Nowy kodeks pracy przewiduje jednolity wymiar urlopu dla wszystkich, niezależnie od stażu pracy czy wykształcenia. I będzie to 26 dni w roku kalendarzowym.
Dla wielu pracowników takie zmiany to korzyść, bo młodzi pracownicy mogą obecnie liczyć na ledwie 20 dni urlopu w roku, ale ta zmiana będzie mieć swoją cenę. Ma nią być przedawnienie urlopu. Czyli, jeśli pracownik nie wykorzysta urlopu za dany rok, w tym samym roku, ma czas na odrobienie zaległości w odpoczywaniu tylko do końca I kwartału roku następnego. Gdy tego nie zrobi, urlop przepadnie.
Przepada nawet w takich skrajnych przypadkach, w których pracownik w trakcie roku wielokrotnie będzie występował z wnioskiem o urlop, ale będzie otrzymał ze strony pracodawcy odmowę uwarunkowaną uzasadnionymi, ważnymi dla firmy okolicznościami. Jedyne o co w takiej sytuacji będzie można wnosić do pracodawcy, to rekompensata finansowa. Projekt przewiduje, że za taki anulowany urlop przysługuje zadośćuczynienie ze strony pracodawcy w wysokości dwukrotności świadczenia urlopowego.
Urlop na żądanie – do 4 dni w roku, ale taką potrzebę pracownik będzie musiał zgłosić pracodawcy najpóźniej 24 godziny przed wzięciem dnia wolnego. Obecnie większość pracowników taką potrzebę zgłasza tuż przed rozpoczęciem pracy.
Dobra zmiana.
Według proponowanego rozwiązania powinien być utrzymany dotychczasowy czas pracy. Pięć dni w tygodniu, dniówka osiem godzin i 40 godzin w sumie tygodniowo. Praca ponad ten wymiar czyli praca w godzinach nadliczbowych będzie wyceniana, ale należności nie będą co miesiąc wypłacane pracownikowi, który przepracował czas ponad normę, ale będą księgowane na specjalnym koncie. Pracodawca będzie mógł wypłacić pieniądze za nadgodziny pracownikowi w kilku przypadkach Na przykład wysyłając go na bezpłatny (formalnie) urlop gdy np. spadnie zamówienie na produkty firmy. W takiej sytuacja także mógłby obniżyć mu wymiar czasu pracy, np. do czterech godzin dziennie albo co drugi dzień. Za ten czas nieprzepracowany zaś wypłacałby pieniądze z konta za godziny nadliczbowe.

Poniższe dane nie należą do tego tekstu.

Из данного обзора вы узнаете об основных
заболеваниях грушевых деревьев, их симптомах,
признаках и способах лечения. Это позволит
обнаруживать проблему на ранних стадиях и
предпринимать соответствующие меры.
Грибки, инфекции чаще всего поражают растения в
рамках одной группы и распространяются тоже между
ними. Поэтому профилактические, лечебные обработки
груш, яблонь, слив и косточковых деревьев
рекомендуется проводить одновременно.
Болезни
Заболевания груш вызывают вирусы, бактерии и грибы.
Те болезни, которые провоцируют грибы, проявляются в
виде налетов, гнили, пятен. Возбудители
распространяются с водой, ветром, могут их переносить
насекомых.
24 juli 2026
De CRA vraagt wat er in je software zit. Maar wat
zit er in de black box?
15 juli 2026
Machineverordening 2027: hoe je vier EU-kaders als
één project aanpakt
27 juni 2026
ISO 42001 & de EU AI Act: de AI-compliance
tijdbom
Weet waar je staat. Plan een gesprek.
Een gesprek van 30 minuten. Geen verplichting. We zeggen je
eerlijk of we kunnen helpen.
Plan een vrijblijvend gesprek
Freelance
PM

A co jeśli rano obudzę się grypą żołądkową, nie dostane wolnego bo nie zgłosiłem tego na 24h? nie wiedziałem, że zachoruję...
Jak zachorujesz z rana to idziesz do lekarza i na zwolnienie.
Tylko lekarz ratuje.
A co jeśli firma działa, nie ma bezpłatnych urlopów, zamówienie na produkty nie spada, nie ma możliwości pracowac po 4 godziny lub przychodzić co drugi dzień?

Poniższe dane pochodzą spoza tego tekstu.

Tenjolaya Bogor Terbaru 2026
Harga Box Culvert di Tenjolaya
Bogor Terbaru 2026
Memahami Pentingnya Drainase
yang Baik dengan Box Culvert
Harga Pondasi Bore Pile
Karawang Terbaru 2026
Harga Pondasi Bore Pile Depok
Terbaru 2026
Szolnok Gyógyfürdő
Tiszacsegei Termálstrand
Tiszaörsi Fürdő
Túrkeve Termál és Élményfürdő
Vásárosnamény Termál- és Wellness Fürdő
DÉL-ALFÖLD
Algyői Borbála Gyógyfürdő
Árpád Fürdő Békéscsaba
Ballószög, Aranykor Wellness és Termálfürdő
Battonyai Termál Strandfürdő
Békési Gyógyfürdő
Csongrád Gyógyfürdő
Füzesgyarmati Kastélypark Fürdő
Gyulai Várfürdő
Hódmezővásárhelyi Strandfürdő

"Dobra zmiana" kombinuje przy wszystkim, ale żeby to było z korzyścią dla pracownika to nie zawsze.
Ku chwale .... to ja zapierdzielał po godzinach nie mam zamiaru. No chyba, że się będzie paliło to mogę pomóc. Dzięki PIS za taką dobrą zmianę.
Oj PIS chyba po wyborach nie podskoczy za wysoko z tymi pomysłami bo ludzie mają dość ograniczeń glupich i wydawania naszych pieniędzy tym ,ktorym się nie chce pracować
Z ogłoszeniem wszystkich zmian czekaja do grudnia. Będzie juz po wyborach. Teraz nie chcą rozwścieczać ludzi. Oj chyba najemy się tej władzy i tych zmian. Zmiany jeszcze będą odnośnie L4 i kobiet w ciąży.
Proszę nie używać nicka, który dotyczy innego wątku. Tak ciężko wymyślić własny?
Dość! A z jakiej racji młody dopiero pójdzie do pracy i ma tyle samo urlopu po roku jak ten z 20-30-40 letnim stażem pracy.
Bo to dobra zmiana. Jak może mi przepaść urlop, którego nie mogę wykorzystać? Ciekawe co zmienią w L4? Pewnie chodzi aby ludzi do cna wyeksplotować żeby nie dożyli emerytury. Kasa zostanie na rozdawanie.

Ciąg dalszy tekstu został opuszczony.